Data extracted from a collection:
Content starts

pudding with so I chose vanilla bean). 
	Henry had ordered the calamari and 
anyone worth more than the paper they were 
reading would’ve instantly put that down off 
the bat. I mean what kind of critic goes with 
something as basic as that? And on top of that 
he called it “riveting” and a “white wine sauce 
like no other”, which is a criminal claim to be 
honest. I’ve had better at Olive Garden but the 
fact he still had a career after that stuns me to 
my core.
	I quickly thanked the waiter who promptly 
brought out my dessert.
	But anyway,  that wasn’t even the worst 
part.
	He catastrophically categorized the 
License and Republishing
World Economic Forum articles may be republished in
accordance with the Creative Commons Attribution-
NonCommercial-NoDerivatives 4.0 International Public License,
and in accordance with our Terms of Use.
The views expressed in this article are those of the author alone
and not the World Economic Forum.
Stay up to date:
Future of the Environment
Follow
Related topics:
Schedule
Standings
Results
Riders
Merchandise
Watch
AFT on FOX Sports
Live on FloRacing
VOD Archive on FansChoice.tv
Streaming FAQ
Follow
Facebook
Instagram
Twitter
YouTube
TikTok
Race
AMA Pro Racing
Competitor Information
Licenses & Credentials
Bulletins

Content ends
Content starts

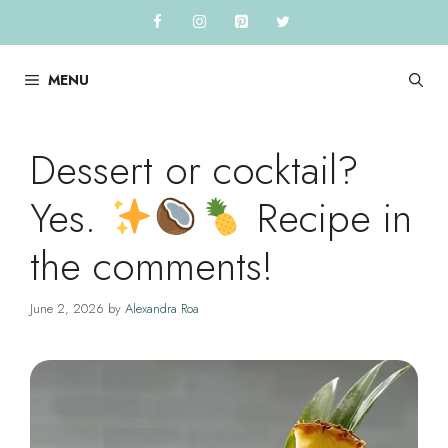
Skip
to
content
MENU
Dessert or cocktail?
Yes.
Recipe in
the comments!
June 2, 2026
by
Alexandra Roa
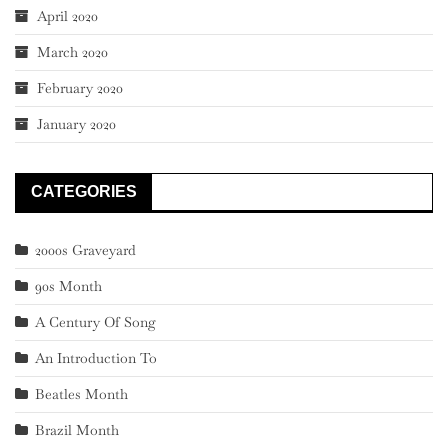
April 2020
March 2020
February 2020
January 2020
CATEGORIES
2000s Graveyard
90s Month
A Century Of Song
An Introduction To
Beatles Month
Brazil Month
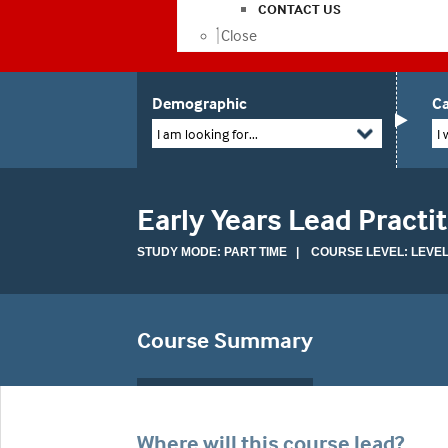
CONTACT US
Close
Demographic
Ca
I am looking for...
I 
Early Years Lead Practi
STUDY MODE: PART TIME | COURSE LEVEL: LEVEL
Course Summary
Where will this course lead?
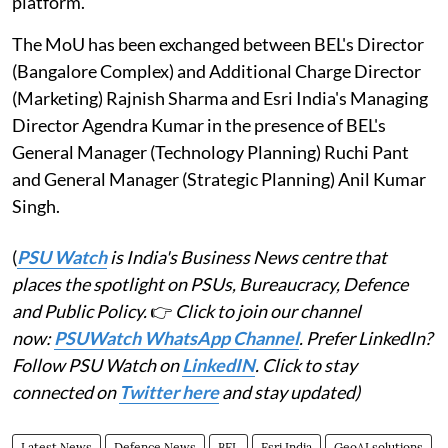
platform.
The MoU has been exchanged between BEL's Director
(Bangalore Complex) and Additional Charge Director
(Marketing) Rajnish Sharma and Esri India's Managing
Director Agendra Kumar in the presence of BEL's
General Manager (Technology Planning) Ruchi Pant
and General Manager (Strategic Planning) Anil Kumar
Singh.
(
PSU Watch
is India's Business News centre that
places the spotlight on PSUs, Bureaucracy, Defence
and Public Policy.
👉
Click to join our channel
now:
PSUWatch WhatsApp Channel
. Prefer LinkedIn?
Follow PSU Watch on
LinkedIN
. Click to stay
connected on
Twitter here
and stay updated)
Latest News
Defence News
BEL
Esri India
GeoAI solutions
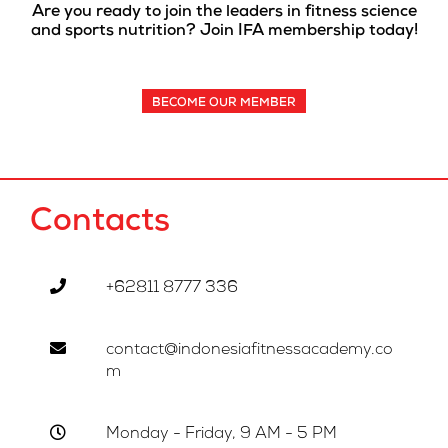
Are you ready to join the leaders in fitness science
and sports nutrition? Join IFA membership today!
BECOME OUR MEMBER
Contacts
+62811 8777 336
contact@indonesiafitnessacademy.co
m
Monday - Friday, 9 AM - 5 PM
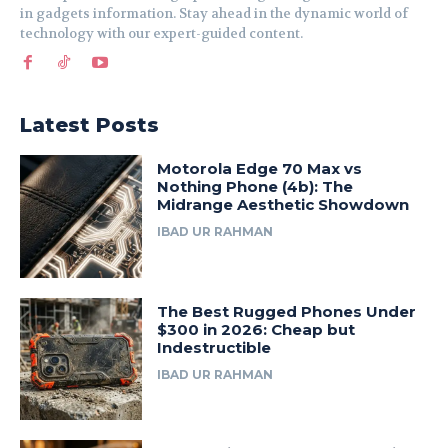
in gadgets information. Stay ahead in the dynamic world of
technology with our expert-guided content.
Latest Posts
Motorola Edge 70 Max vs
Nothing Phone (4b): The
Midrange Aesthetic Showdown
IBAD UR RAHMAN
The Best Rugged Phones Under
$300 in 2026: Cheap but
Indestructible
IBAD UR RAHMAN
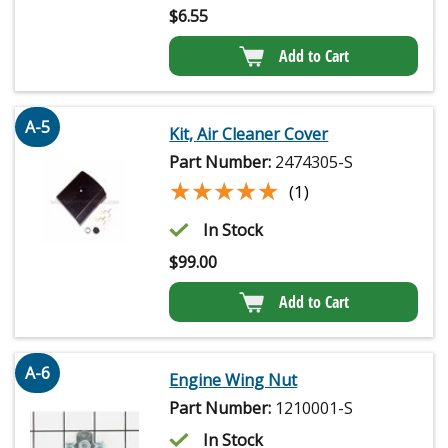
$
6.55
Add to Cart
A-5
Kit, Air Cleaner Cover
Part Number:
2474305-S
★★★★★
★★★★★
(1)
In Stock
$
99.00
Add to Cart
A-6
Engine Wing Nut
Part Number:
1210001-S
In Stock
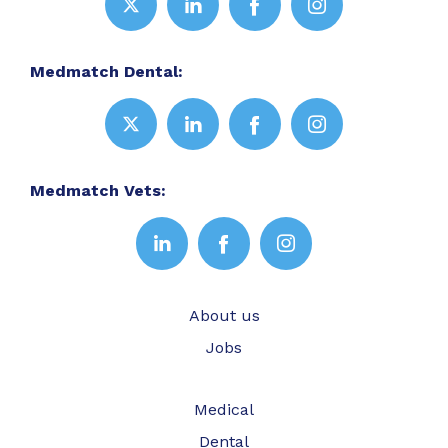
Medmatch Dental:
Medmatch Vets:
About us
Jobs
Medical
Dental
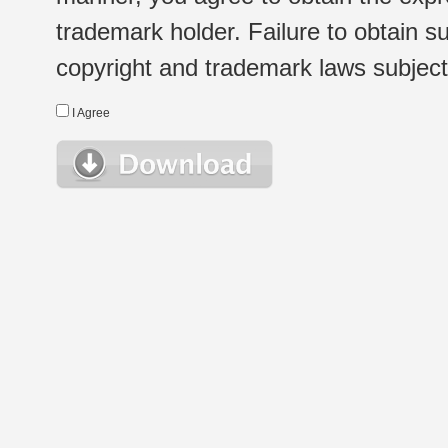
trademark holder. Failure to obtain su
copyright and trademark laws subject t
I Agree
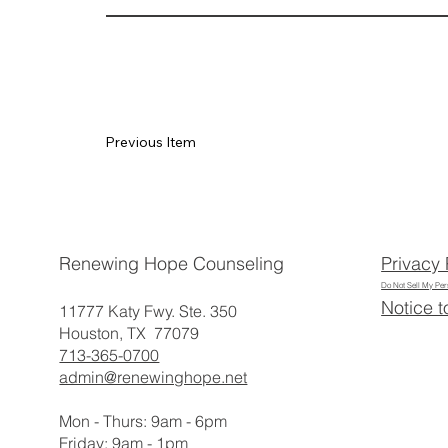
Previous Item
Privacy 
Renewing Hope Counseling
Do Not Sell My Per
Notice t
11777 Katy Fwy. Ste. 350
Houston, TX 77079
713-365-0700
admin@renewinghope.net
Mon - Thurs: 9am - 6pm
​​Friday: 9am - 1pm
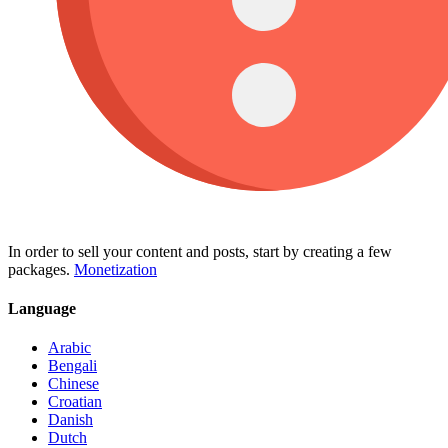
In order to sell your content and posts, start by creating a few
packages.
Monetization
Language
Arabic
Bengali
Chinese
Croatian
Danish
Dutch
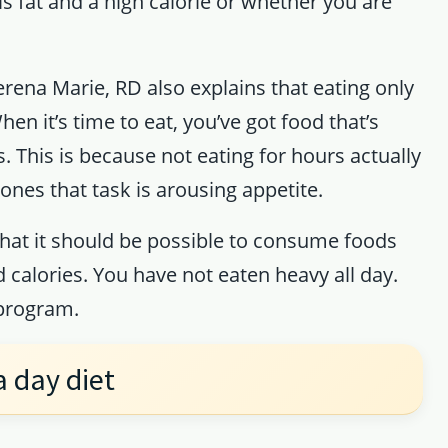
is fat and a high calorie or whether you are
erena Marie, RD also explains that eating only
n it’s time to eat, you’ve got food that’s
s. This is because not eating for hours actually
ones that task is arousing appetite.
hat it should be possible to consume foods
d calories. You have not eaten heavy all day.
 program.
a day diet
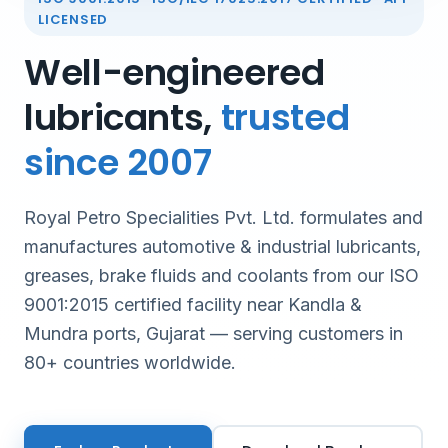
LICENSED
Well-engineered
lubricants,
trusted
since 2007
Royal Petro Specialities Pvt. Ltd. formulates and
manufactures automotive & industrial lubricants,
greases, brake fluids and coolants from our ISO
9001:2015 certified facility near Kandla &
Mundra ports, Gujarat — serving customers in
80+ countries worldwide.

Content ends
Content starts

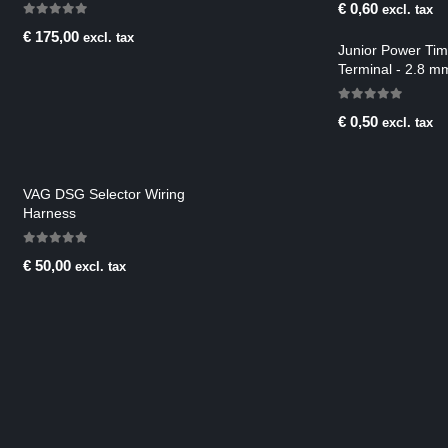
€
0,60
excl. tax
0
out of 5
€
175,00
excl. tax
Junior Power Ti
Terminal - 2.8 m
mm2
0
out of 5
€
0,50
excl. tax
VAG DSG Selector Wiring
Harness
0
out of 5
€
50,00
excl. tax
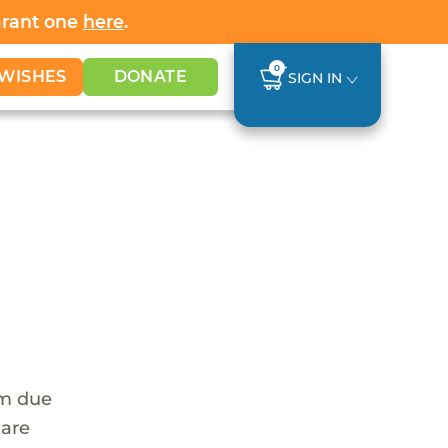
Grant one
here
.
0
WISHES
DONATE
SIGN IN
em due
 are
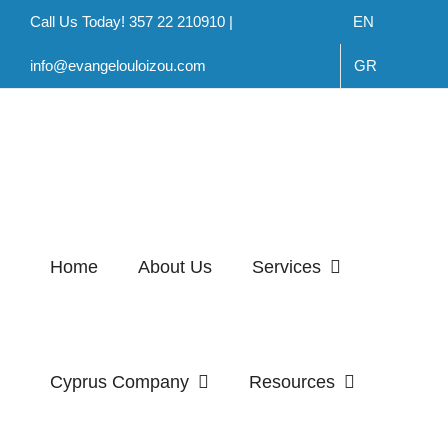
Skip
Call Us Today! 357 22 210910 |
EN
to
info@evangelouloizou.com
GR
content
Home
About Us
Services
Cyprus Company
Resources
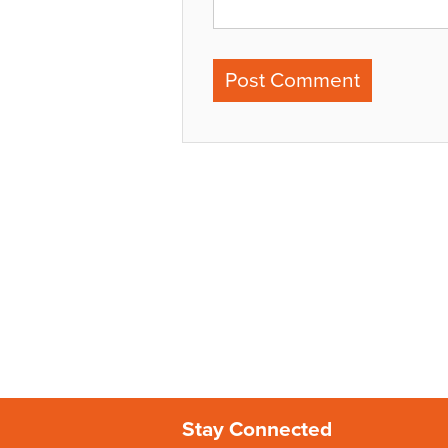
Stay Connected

Content ends

Task statement ▸ Wherever a line of the entries holds the string "Forum", copy that line.

Result below ▸
World Economic Forum articles may be republished in
and not the World Economic Forum.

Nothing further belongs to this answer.